Records shown:
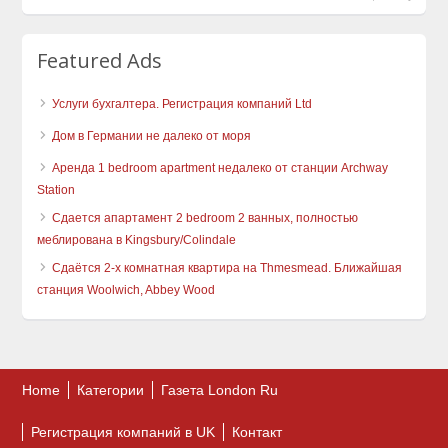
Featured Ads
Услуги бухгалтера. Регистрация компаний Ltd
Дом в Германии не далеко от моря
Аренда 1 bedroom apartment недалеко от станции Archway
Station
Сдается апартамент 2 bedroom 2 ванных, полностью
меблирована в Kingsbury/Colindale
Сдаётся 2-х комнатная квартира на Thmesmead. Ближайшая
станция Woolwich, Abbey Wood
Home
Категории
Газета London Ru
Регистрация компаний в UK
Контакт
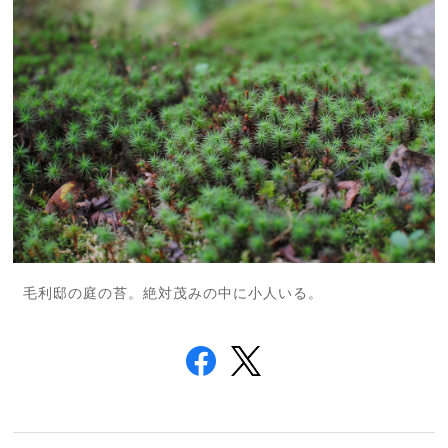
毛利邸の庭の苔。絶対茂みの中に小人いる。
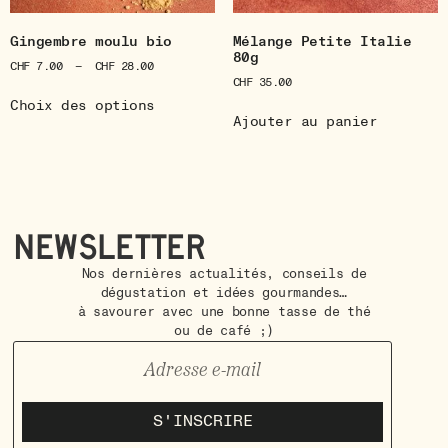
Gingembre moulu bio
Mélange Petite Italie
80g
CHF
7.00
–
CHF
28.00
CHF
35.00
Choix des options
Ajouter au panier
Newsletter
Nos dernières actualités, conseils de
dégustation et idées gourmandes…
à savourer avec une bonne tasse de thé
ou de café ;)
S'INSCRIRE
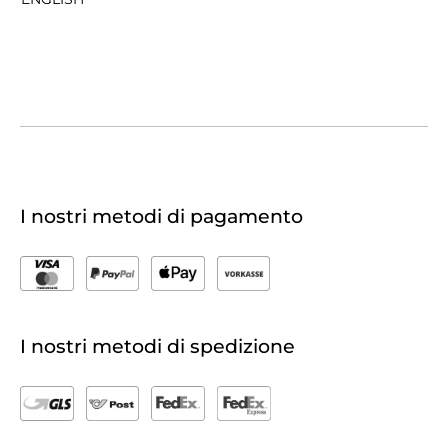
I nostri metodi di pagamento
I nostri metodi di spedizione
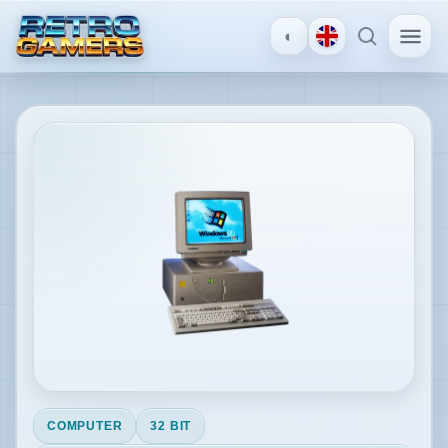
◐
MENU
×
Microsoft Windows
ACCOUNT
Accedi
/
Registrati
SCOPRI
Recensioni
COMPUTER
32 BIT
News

* * *

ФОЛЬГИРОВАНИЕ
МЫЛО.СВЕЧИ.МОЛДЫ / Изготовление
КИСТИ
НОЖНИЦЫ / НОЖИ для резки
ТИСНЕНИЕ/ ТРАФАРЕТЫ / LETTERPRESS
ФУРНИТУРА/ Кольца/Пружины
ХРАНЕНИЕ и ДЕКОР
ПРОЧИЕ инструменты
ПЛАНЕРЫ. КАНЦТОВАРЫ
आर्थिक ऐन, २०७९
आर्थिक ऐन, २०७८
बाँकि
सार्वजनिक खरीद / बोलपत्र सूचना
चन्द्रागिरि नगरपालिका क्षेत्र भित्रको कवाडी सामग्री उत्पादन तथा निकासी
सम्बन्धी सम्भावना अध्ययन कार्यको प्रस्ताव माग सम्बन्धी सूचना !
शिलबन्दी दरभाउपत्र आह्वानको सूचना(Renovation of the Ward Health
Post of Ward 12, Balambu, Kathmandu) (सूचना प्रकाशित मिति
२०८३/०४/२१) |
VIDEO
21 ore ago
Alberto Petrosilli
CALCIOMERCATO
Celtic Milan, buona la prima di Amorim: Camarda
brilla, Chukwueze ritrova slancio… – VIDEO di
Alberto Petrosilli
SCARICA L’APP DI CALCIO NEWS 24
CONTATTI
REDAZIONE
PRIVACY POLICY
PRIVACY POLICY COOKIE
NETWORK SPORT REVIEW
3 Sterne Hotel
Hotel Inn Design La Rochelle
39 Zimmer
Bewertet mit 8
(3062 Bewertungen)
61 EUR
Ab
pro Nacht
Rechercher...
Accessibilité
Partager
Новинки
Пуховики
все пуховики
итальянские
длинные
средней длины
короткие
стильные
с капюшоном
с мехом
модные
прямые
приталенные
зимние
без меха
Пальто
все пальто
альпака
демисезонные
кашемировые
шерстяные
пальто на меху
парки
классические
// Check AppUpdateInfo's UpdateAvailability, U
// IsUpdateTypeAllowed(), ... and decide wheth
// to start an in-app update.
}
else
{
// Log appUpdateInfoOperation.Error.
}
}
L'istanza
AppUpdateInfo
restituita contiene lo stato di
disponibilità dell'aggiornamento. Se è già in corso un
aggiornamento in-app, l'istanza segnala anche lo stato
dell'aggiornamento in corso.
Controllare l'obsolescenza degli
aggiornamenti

Goal of the exercise: Whenever a line in the preceding entries includes the word "VIDEO", count it, and state the total alone.

Expected output: 2